When the University of Michigan trims its collections, bids farewell to faculty, or needs a little extra storage space, a lot of interesting things are left for scavengers. Somewhere in Ann Arbor, I came upon a forelorn collection of annual reports published by a U-M research center on Detroit. I picked a few up, thinking they'd be nice artifacts to add to my small collection of Michigan salvage. While I chuckled at the statistics from the 1950s (# of TVs per household, % of households with income under $2000 per year, etc.) I didn't realize that this very same project provided the foundations for one of the best and most extensive volumes of social research on Detroit.
Several years later, my friend Tasha sent me this book. It was published during Detroit's most recent "boom" era, the late 1990s. While this is discussed in some detail, the decades of statistical data and then-recent qualitative research reveal the key long-term trends underlying what was then, and is now, an extremely vexing state of affairs in the metropolitan area.
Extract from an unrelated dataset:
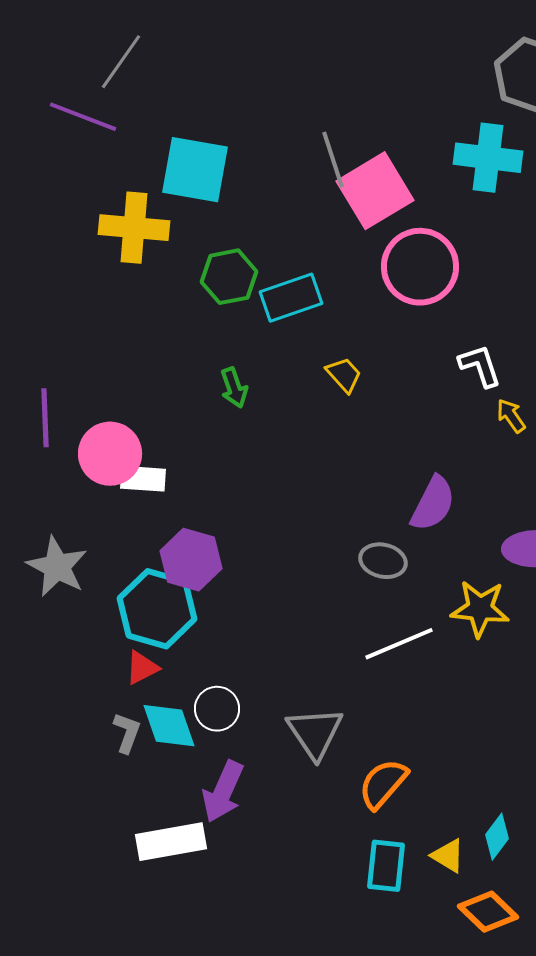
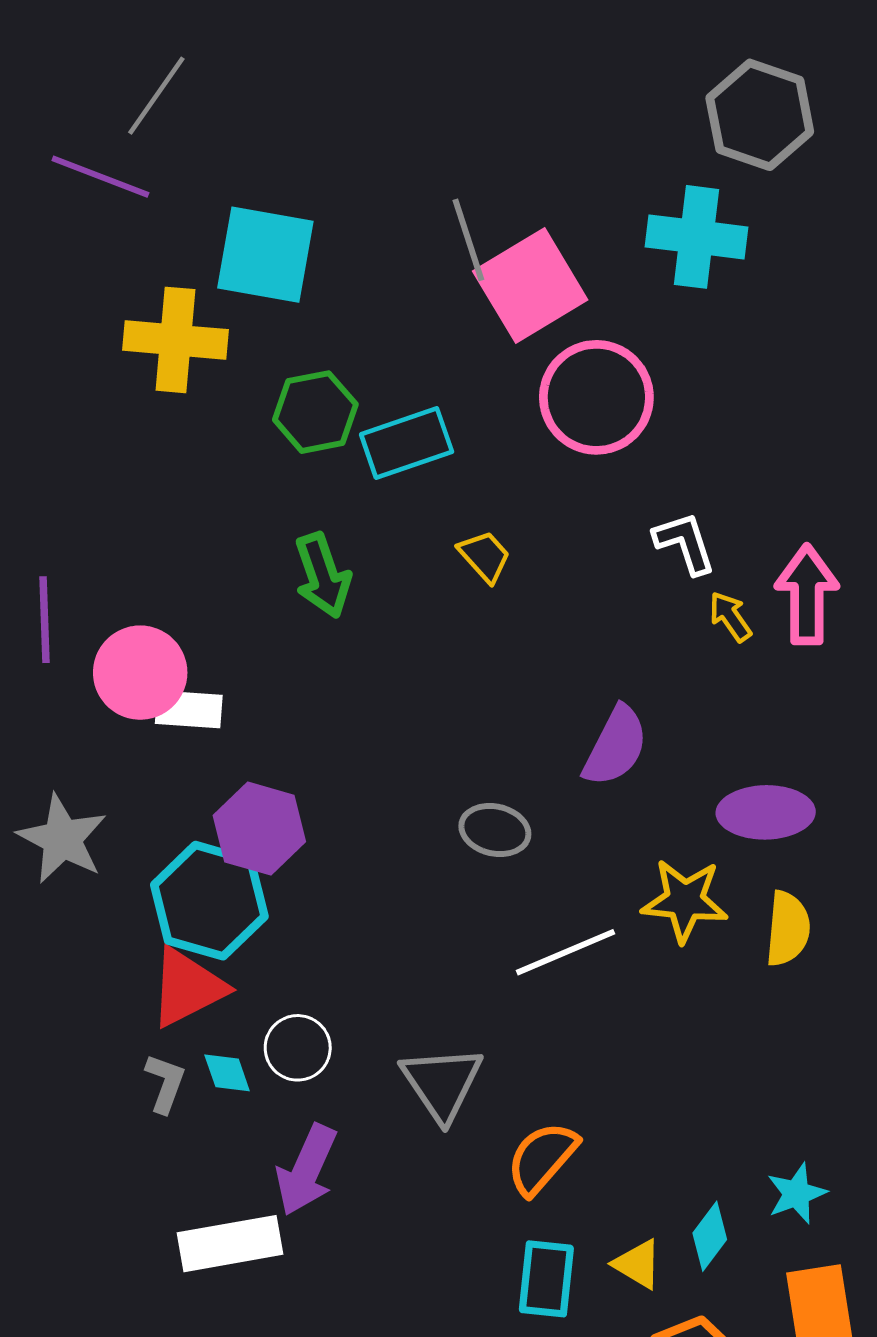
green arrow: (234, 388) -> (323, 575), size x1.4
gray ellipse: (383, 561) -> (495, 830), moved
red triangle: (142, 668) -> (187, 988), size x1.6
cyan diamond: (169, 726) -> (227, 1073), size x0.6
Many Detroiters will find few surprises in the data, although this is to be expected from a study which strives to represent the social and economic fundamentals of the region. Most insightful, though, is the way in which defining features of geography, culture, economics, and politics are linked; the nature of these links, and how they relate to one another, does more to explain Detroit than any of the reductionist reasons cited around dinner tables and in the steady stream of magazine and newspaper commentary.
Also interesting is their discussion of public policy debates on urban issues circa the mid 1990s. Without having much historical perspective on these debates, I can only say that current experience with the social service / economic development sector seems to show that many of these debates have yielded policy initiatives which define current approaches to economic development and social programs.
The authors close with a discussion of various ways to revitalize Detroit, many of which, such as job training programs, free cars for low-income individuals, re-location vouchers so inner-city residents could move closer to jobs, are predicated on favorable macroeconomic conditions. There was little indication at the time that the auto industry was only a decade away from a major collapse. For all of the misfortune that this has caused, we can at least say that a sequel to Detroit Divided is sure to be interesting. Until it arrives, I'll recommend this book highly to all.